History for everyone

Edward Ayers ’80PhD is making history popular, on campus and on the radio.

Kim Lee Schmidt/Courtesy University of Richmond

Kim Lee Schmidt/Courtesy University of Richmond

University of Richmond president Edward Ayers ’80PhD welcomed new freshmen last fall. He will step down as president this spring. View full image

Edward Ayers ’80PhD, president of the University of Richmond since 2007, is a historian who specializes in the nineteenth-century American South. He is one of the hosts of the public radio program BackStory. In 2013, President Obama awarded him the National Humanities Medal.

Y: You’re stepping down this year after eight years as president of Richmond. I’m hearing a lot more admissions buzz about your school these days. How do you account for that?

A: It’s just coming into its own. It received a $50 million gift in 1969, and over the next decade it went from 85 percent in-state students to 85 percent out-of-state, and it went need-blind. It’s thrilling to be part of a “new” school that’s an engine of democracy and equality in the South. We’ve gone from 11 percent students of color in 2007 to 28 percent in 2014, and we’ve doubled our Pell Grant numbers.

Y: You grew up in Tennessee and went to college there. I couldn’t wait to get rid of my Oklahoma accent when I came to Yale. How is it that you kept your accent?

A: My accent is kind of an advantage: if you talk like this and can put together a paragraph, you get extra points. But I didn’t make any special effort to keep it. My wife and I were married at 21, and we’d never been anywhere, really. At Yale, we discovered that we had an ethnicity, which made us interesting people there.

Y: Who did you study with at Yale?

A: I studied with C. Vann Woodward and David Brion Davis and discovered Southern history, a great tradition of which I was not aware. Woodward was so powerful and charming, and his Origins of the New South changed my life. I was in American studies and interested in literature, but when I read it, I thought, “If this is what history is, I want to write history.”

Y: One of your local initiatives in Richmond was to try to create a more honest dialogue about the Civil War during its sesquicentennial. How has that worked out?

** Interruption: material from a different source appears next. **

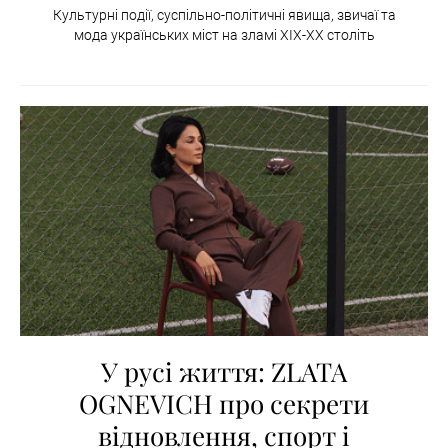
Культурні події, суспільно-політичні явища, звичаї та
мода українських міст на зламі XIX-XX століть
У русі життя: ZLATA
OGNEVICH про секрети
відновлення, спорт і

A: We created an alliance called the Future of Richmond’s Past, bringing together the historical stakeholders in the area—everyone from the Museum of the Confederacy to the Black History Museum. The idea was that it would be better if, instead of just the Civil War, there was a sesquicentennial of the Civil War and emancipation. This year, we’re celebrating the end of American slavery where Abraham Lincoln did: he came to Richmond and was surrounded by freed people as they were putting out the fires from the burning of the city.

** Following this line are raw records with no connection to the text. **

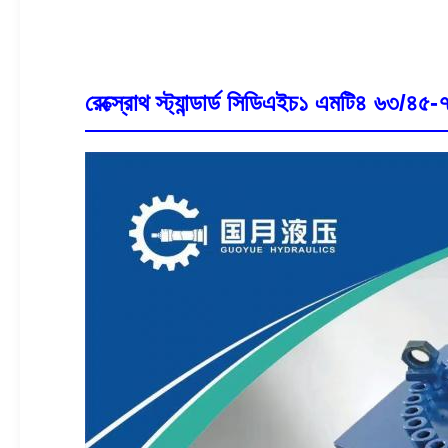
রেক্স্রোথ স্ট্যান্ডার্ড সিডিএইচ১ এমটি৪ ৬৩/৪৫-৭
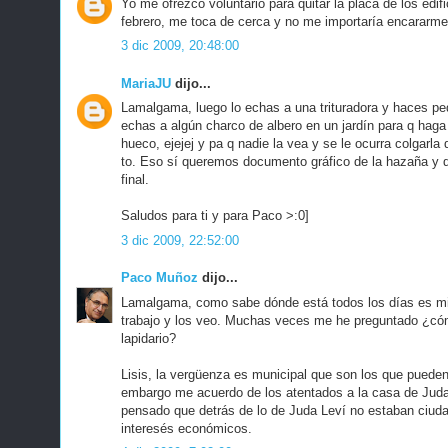
Yo me ofrezco voluntario para quitar la placa de los edif
febrero, me toca de cerca y no me importaría encararme 
3 dic 2009, 20:48:00
MariaJU
dijo...
Lamalgama, luego lo echas a una trituradora y haces peda
echas a algún charco de albero en un jardín para q haga 
hueco, ejejej y pa q nadie la vea y se le ocurra colgarla
to. Eso sí queremos documento gráfico de la hazaña y d
final.
Saludos para ti y para Paco >:0]
3 dic 2009, 22:52:00
Paco Muñoz
dijo...
Lamalgama, como sabe dónde está todos los días es mi 
trabajo y los veo. Muchas veces me he preguntado ¿c
lapidario?
Lisis, la vergüenza es municipal que son los que pueden
embargo me acuerdo de los atentados a la casa de Jud
pensado que detrás de lo de Juda Leví no estaban ciuda
interesés económicos.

Y: Do you get pushback from Southern traditionalists about this new approach?

A: Part of my job—and one good use of this accent—is to tell the story whole and to be compassionate to everyone, to ask, “What were they thinking?” about all the people involved in the war. And I think Richmond has done as good a job as anywhere in the country.

Y: You’ve urged Southerners to confront their own history more realistically. What perceptions of the South do outsiders have that need to be reexamined?

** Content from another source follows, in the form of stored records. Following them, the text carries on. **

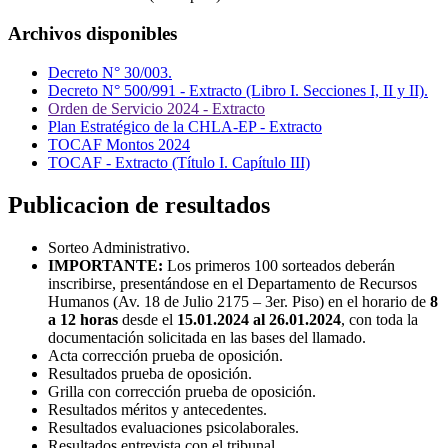
Archivos disponibles
Decreto N° 30/003.
Decreto N° 500/991 - Extracto (Libro I. Secciones I, II y II).
Orden de Servicio 2024 - Extracto
Plan Estratégico de la CHLA-EP - Extracto
TOCAF Montos 2024
TOCAF - Extracto (Título I. Capítulo III)
Publicacion de resultados
Sorteo Administrativo.
IMPORTANTE:
Los primeros 100 sorteados deberán
inscribirse, presentándose en el Departamento de Recursos
Humanos (Av. 18 de Julio 2175 – 3er. Piso) en el horario de
8
a 12 horas
desde el
15.01.2024 al 26.01.2024
, con toda la
documentación solicitada en las bases del llamado.
Acta corrección prueba de oposición.
Resultados prueba de oposición.
Grilla con corrección prueba de oposición.
Resultados méritos y antecedentes.
Resultados evaluaciones psicolaborales.
Resultados entrevista con el tribunal.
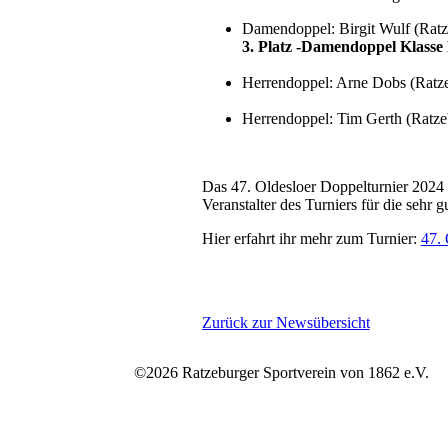
Damendoppel: Birgit Wulf (Ratz
3. Platz -Damendoppel Klasse
Herrendoppel: Arne Dobs (Ratz
Herrendoppel: Tim Gerth (Ratze
Das 47. Oldesloer Doppelturnier 2024
Veranstalter des Turniers für die sehr 
Hier erfahrt ihr mehr zum Turnier:
47. 
Zurück zur Newsübersicht
©2026 Ratzeburger Sportverein von 1862 e.V.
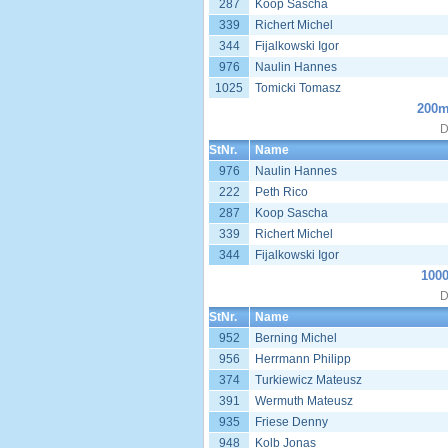
287
Koop Sascha
339
Richert Michel
344
Fijalkowski Igor
976
Naulin Hannes
1025
Tomicki Tomasz
200m
D
StNr.
Name
976
Naulin Hannes
222
Peth Rico
287
Koop Sascha
339
Richert Michel
344
Fijalkowski Igor
1000
D
StNr.
Name
952
Berning Michel
956
Herrmann Philipp
374
Turkiewicz Mateusz
391
Wermuth Mateusz
935
Friese Denny
948
Kolb Jonas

A: The poor white South is the last part of the country you can make jokes about, and really it’s a way to laugh at poverty, which I think is unfair. If people would think of regional language and humor the way they think of other kinds of humor, we’d be better off.

It’s heartening, though, to see schools like Yale beginning to recognize the rest of the nation’s complicity in slavery. There’s enough wrong to go around, and the solution to the ongoing legacy of slavery and segregation is not just local but national.